Die Ruhe, die er auch in den stressigsten Momenten an den Tag legte, ist schon bemerkenswert. Aber allzu oft war ich mit Carlo nicht unterwegs. Er gehörte zur Speed-Gruppe – ich zu den Technikern. Wir haben wahrscheinlich kein einziges Training zusammen absolviert. Und in meinem ersten Weltcup-Jahr habe ich mich nicht so recht getraut, mit dem Team-Ältesten zu plaudern. Zuletzt hat er aus gesundheitlichen Gründen oft gefehlt. Trotzdem habe ich wunderbare Momente mit ihm erlebt. Der Mann, der im TV oft sehr trocken rüberkommt, ist privat ein extrem humorvoller, sympathischer Mensch. Gewinne ich den Gesamtweltcup, werde ich Carlo wahrscheinlich anrufen, damit er mir ein paar Tipps gibt, wie man am besten mit der Rolle als Gesamtweltcupsieger umgeht.

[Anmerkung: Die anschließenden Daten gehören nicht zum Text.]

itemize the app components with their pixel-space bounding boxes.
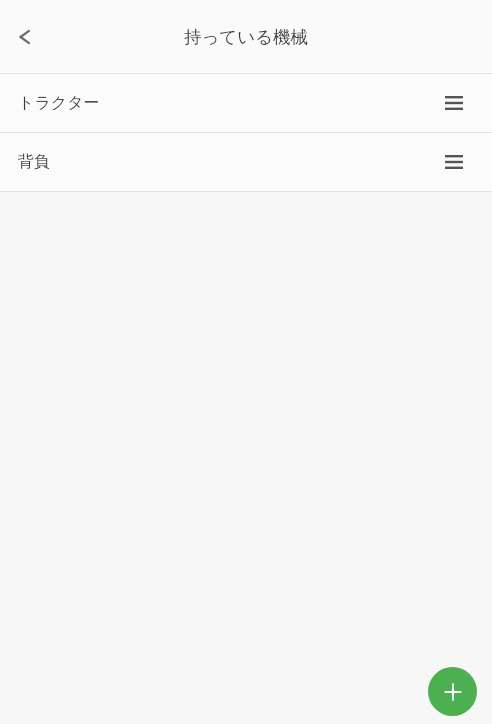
button[interactable]: Reorder トラクター <box>439 88 469 118</box>
staticText: トラクター <box>18 93 100 113</box>
button[interactable]: 背負 <box>0 133 492 191</box>
staticText: 背負 <box>18 152 50 172</box>
staticText: 持っている機械 <box>0 26 492 48</box>
button[interactable]: Add machine <box>428 667 477 716</box>
button[interactable]: トラクター <box>0 74 492 132</box>
button[interactable]: Reorder 背負 <box>439 147 469 177</box>
button[interactable]: Back <box>4 16 46 58</box>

Ein Tipp hat Ihnen Janka vor dem Olympia-Riesenslalom übermittelt – ein Rennfahrer sollte während der Saison die Berichterstattung in den Medien ignorieren. Machten Sie das?
Zwei Tage vor dem Riesenslalom habe ich wirklich nichts mehr gelesen. Aber in einer normalen Woche interessiert es mich schon, was alles berichtet wird. Solange die Ergebnisse stimmen, sowieso. Wenn es wie im Fall von Gisins Bier-Artikel ein paar unqualifizierte Leserkommentare gibt, lässt das einem nach dem Gewinn von Olympia-Gold kalt. Aber ich kann mir vorstellen, dass dieselben Kommentare in Zeiten, wo die sportlichen Leistungen nicht so berauschend sind, enorm wehtun.
Wie stark beschäftigt Sie der Krieg in der Ukraine?
Ich informiere mich am Abend meistens in der Sendung «10 vor 10». Auf mich wirken diese Bilder total surreal. Ich fühle mich zurückversetzt in den Geschichtsunterricht in der Primarschule, wo man uns Kriegsvideos gezeigt hat. Ich dachte damals, dass es so etwas in Europa nie mehr geben wird. Deshalb ist es für mich schockierend und surreal zugleich, dass dieser Krieg nun doch Tatsache ist. Und ich fühle mich machtlos, glaube nicht, dass ich mit einem Instagram-Posting irgendetwas Positives für die Ukrainer bewirken kann. Aber selbstverständlich unterstütze ich jede politische Idee, mit der diesen Leuten geholfen wird.
Simon Ammann hat sich gegen den Ausschuss der russischen Skispringer ausgesprochen. Haben Sie Verständnis, dass Russlands Sportler fast von allen sportlichen Grossveranstaltungen ausgeschlossen werden?
Nein, ich konnte das am Anfang nicht begreifen. Schliesslich können russische Athleten wie zum Beispiel Slalom-Spezialist Alexander Choroschilow rein gar nichts für die brutalen Entscheidungen von Putin. Ich sagte unserem Cheftrainer Tom Stauffer, dass ich diesen Ausschluss als unfair taxiere. Er hat mir dann erklärt, dass sich die Ski-Verbände gleich entschieden hätten, um die Athleten der anderen Nationen zu schützen. Es könnte ja sein, dass plötzlich an einem Weltcuprennen mit russischer Beteiligung Attentate verübt werden. Seitdem kann ich diesen Ausschluss zwar noch nicht zu hundert Prozent nachvollziehen, aber ich habe ein wenig mehr Verständnis.